Constantly high IOWAIT (add log)

bhpark84 · February 3, 2020, 3:50pm

Please excuse any mistakes as English is my second language

To reduce test coverage I removed the cache backend.
goodrive -> crypt

Tested by copying one file to local disk using cp after mount

What is the problem you are having with rclone?

Constantly high IOWAIT

What is your rclone version (output from `rclone version`)

v1.51

Which OS you are using and how many bits (eg Windows 7, 64 bit)

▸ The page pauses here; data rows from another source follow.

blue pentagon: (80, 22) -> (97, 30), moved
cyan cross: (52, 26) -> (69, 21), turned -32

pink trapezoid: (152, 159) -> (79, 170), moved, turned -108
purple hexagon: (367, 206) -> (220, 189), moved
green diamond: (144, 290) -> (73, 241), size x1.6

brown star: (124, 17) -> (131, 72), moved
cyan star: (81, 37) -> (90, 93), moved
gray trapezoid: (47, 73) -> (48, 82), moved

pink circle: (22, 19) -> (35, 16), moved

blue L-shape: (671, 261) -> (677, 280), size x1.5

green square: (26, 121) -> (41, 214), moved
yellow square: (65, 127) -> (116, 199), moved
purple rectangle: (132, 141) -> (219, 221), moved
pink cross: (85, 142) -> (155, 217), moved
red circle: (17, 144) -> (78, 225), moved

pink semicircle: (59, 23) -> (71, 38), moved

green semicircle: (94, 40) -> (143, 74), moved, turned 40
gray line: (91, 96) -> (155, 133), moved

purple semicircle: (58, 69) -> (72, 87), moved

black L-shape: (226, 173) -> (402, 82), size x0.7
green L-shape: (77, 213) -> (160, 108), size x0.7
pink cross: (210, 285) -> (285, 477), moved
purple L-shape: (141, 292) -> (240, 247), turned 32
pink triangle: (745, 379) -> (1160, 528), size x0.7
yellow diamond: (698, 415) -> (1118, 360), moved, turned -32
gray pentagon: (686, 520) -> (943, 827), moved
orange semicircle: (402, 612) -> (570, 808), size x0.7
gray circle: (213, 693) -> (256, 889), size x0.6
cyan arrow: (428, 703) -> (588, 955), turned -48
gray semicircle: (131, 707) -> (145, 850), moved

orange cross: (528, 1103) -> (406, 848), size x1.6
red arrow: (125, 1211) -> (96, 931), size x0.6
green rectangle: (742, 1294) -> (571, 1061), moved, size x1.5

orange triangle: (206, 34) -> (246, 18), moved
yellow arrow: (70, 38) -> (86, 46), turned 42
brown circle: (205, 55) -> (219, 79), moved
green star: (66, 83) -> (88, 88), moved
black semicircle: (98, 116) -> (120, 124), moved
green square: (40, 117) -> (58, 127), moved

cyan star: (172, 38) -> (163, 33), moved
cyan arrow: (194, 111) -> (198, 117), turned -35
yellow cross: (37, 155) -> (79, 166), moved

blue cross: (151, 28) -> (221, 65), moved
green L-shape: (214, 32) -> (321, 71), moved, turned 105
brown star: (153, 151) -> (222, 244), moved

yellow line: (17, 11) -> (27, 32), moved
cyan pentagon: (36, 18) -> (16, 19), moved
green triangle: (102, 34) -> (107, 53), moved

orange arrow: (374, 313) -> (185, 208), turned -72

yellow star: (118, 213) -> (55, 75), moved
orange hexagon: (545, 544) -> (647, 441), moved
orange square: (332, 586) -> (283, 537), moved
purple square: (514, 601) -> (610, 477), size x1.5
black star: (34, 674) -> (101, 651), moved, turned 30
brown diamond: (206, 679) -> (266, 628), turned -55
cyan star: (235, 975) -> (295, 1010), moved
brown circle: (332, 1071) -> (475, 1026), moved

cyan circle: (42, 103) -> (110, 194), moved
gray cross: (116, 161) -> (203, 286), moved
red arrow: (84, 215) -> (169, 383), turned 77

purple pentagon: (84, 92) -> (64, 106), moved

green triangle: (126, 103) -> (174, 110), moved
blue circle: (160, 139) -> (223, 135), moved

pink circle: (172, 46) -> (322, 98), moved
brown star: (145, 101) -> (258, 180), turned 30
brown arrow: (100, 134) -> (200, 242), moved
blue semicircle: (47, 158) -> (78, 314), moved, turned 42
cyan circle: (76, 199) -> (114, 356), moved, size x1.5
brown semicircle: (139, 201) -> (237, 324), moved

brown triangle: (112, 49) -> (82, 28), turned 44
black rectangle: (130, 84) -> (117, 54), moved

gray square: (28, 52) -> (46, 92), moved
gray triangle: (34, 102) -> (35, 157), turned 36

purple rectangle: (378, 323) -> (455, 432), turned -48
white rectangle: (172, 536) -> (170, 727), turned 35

Ubuntu 18.04.3 LTS / 64 Bit

Which cloud storage system are you using? (eg Google Drive)

Google Drive

The command you were trying to run (eg `rclone copy /tmp remote:tmp`)

/usr/bin/screen -dmS gc /usr/bin/rclone mount gdrive_crypt: /mnt/gc 
--config /mnt/hdd/rclone/rclone.conf 
--use-mmap --fast-list --vfs-cache-mode writes 
--cache-dir /mnt/hdd/tmp/gc/cache 
--allow-other --umask 0 --tpslimit 10 --tpslimit-burst 20
--rc --rc-user xxxx --rc-pass xxxx -vv --log-file=/mnt/hdd/tmp/rclone.log

A log from the command with the `-vv` flag (eg output from `rclone -vv copy /tmp remote:tmp`)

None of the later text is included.